WHAT YOU ARE ASKED TO DO
Please give, word for word, the line containing "The width and height of the screenshot is (1024, 1840)." and every line that comes after it in the data below.
Top of DATA FOR REVIEW
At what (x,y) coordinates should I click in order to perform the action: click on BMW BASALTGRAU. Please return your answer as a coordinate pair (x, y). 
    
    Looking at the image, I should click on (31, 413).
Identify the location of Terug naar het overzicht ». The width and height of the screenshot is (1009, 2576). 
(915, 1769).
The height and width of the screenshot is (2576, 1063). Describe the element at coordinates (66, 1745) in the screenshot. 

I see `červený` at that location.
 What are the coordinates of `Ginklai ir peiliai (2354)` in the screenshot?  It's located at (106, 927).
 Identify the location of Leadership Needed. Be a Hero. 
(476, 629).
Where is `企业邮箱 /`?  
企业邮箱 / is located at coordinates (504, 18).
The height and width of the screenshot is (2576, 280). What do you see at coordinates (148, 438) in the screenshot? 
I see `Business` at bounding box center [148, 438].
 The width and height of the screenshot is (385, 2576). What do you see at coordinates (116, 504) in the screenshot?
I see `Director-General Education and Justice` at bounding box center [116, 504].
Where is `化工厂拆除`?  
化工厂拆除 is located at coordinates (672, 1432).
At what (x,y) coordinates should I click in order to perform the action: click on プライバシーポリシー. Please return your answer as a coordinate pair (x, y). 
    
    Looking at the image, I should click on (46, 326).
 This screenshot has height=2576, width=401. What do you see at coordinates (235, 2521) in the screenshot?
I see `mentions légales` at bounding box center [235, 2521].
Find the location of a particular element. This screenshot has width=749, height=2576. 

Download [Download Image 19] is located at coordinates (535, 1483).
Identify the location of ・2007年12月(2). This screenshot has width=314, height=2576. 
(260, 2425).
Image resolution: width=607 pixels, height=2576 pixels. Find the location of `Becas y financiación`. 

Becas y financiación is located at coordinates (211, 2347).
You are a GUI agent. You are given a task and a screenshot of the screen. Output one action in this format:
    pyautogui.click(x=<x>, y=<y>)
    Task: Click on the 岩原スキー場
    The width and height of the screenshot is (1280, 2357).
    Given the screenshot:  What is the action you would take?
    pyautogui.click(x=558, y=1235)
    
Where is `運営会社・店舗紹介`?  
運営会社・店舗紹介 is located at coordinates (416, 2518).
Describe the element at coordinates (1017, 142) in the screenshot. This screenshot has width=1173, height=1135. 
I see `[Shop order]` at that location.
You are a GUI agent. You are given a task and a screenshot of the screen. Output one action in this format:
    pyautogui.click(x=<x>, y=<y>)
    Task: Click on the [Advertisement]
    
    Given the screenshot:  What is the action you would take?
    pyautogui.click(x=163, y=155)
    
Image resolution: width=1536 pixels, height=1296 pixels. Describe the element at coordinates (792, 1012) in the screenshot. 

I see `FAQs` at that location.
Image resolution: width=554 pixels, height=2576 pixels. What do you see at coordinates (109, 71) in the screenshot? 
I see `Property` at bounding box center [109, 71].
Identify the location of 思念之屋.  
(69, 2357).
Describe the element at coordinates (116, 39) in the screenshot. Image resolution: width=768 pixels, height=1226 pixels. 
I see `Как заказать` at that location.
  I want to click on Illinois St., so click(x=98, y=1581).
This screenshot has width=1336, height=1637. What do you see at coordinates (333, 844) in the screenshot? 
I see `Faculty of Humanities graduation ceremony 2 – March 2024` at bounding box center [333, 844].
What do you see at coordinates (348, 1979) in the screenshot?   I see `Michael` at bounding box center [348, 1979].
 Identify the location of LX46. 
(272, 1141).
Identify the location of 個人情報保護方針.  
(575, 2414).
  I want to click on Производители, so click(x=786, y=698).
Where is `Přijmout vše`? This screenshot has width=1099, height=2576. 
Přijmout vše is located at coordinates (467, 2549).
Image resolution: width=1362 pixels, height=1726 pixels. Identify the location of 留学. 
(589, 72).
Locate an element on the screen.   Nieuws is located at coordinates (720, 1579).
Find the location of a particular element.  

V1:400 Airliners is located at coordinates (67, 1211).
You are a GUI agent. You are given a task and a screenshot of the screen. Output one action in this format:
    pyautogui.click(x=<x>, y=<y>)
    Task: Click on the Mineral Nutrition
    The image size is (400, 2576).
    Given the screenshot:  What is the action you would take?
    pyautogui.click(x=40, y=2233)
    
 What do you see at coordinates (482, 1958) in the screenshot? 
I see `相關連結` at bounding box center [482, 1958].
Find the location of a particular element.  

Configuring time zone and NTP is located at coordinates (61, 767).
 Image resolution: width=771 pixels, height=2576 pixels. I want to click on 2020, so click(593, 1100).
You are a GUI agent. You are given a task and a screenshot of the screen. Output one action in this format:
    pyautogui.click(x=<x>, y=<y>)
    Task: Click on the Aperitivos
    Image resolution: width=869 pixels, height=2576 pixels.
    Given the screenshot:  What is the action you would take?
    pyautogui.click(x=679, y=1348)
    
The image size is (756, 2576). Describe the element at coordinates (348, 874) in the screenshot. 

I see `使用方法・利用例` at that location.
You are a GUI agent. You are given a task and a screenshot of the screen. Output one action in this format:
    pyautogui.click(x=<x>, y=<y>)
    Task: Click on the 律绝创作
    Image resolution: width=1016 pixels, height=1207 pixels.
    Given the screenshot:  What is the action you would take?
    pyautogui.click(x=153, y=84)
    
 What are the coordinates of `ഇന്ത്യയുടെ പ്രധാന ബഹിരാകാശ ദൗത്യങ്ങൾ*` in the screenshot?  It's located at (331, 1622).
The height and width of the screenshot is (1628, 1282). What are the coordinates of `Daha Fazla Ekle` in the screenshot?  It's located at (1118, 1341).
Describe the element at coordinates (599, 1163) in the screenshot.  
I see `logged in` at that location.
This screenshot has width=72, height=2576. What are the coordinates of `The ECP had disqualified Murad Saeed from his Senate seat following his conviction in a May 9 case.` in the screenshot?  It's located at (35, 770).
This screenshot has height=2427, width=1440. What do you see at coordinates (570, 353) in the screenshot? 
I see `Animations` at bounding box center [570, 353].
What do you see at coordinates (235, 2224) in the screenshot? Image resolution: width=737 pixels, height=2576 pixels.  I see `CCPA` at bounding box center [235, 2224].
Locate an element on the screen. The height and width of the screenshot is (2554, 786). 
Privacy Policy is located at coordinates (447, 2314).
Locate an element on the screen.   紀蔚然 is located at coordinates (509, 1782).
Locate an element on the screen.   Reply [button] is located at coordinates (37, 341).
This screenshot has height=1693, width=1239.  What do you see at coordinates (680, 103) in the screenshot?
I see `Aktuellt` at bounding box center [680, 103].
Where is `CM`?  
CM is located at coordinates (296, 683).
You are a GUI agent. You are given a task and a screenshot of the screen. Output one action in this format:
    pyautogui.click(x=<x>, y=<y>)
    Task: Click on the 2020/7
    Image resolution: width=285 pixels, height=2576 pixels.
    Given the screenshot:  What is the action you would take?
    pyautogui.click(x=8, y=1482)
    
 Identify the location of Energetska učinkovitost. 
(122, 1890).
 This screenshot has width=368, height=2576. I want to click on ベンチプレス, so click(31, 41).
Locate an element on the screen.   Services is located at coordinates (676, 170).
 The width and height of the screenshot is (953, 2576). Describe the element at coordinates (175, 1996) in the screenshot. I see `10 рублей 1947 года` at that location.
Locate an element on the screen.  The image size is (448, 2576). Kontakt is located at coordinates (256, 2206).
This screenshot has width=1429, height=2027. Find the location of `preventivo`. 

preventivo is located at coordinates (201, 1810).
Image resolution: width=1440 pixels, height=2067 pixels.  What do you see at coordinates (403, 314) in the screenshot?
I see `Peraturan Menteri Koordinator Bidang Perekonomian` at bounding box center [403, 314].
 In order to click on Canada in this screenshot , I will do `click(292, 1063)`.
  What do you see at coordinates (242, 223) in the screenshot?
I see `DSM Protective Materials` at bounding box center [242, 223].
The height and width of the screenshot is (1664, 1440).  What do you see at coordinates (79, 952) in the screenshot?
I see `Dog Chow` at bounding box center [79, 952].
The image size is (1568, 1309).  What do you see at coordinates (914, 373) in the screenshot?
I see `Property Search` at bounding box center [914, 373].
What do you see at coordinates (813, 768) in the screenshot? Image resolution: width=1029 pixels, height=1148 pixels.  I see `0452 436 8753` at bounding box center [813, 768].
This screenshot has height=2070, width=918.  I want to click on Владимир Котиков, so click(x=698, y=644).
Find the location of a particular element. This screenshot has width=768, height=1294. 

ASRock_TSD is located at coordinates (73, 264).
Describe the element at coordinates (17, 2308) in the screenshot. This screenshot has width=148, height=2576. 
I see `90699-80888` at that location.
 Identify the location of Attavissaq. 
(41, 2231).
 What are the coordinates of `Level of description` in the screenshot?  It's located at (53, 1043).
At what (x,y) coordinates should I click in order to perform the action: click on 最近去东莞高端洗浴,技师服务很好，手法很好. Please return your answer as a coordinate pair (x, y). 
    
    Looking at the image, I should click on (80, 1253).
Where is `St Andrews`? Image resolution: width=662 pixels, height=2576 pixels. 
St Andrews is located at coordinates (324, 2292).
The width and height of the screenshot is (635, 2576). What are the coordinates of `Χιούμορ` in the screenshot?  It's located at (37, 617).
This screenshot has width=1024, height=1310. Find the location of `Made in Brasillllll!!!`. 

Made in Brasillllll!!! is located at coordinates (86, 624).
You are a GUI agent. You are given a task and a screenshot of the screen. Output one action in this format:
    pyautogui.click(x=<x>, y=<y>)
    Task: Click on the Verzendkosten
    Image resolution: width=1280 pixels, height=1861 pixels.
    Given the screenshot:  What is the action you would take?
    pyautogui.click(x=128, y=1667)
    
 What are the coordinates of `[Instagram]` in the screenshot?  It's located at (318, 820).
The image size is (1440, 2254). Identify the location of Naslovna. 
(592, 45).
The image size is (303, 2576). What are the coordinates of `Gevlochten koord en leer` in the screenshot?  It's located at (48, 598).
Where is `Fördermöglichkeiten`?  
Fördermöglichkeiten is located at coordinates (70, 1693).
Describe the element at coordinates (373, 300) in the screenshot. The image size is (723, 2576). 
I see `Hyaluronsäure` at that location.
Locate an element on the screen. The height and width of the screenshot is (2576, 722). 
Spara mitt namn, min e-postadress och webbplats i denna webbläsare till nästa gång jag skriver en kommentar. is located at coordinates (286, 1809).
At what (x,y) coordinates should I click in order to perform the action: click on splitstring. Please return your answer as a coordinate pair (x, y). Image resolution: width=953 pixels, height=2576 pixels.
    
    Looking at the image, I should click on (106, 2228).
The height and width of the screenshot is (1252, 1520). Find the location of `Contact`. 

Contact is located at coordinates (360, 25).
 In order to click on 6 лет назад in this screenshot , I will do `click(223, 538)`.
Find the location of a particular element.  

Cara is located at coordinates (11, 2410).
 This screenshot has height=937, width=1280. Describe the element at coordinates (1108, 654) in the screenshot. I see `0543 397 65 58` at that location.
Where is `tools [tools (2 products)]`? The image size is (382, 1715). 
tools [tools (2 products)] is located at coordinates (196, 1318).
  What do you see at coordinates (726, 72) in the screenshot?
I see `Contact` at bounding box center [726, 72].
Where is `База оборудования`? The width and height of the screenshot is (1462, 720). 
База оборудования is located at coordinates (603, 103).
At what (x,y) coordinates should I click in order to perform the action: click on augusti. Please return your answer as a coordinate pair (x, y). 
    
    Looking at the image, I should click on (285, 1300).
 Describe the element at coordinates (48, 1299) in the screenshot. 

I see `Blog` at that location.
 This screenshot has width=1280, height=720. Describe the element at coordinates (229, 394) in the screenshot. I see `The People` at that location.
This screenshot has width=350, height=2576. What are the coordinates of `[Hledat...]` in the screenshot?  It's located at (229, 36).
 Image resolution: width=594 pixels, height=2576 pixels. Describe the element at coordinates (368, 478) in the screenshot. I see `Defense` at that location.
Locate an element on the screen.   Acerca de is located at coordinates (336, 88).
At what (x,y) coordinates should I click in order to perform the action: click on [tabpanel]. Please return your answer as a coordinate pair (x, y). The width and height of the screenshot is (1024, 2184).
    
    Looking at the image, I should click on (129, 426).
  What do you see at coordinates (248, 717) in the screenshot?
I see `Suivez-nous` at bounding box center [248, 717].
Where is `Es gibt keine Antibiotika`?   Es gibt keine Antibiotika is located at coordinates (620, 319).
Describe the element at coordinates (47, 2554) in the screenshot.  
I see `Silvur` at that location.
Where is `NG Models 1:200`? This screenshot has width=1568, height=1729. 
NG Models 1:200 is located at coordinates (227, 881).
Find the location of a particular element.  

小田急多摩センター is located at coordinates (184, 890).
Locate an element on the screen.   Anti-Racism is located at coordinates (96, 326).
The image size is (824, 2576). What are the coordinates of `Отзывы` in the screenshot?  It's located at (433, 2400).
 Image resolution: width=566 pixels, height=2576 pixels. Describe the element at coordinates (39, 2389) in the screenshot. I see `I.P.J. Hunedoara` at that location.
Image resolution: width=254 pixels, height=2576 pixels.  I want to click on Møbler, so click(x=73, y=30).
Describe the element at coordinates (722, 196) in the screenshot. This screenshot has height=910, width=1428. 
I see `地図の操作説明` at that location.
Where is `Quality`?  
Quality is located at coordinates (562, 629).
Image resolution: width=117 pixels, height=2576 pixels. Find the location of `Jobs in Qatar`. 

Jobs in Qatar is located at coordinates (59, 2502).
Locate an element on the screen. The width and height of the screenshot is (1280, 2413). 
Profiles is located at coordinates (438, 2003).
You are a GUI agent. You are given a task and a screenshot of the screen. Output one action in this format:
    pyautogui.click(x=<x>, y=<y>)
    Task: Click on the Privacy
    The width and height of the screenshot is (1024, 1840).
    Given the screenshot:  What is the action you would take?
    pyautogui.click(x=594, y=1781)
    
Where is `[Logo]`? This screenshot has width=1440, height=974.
Bottom of DATA FOR REVIEW
WRITTEN ANSWER
    The width and height of the screenshot is (1024, 1840).
    Given the screenshot:  What is the action you would take?
    pyautogui.click(x=594, y=1781)
    
Where is `[Logo]`? This screenshot has width=1440, height=974.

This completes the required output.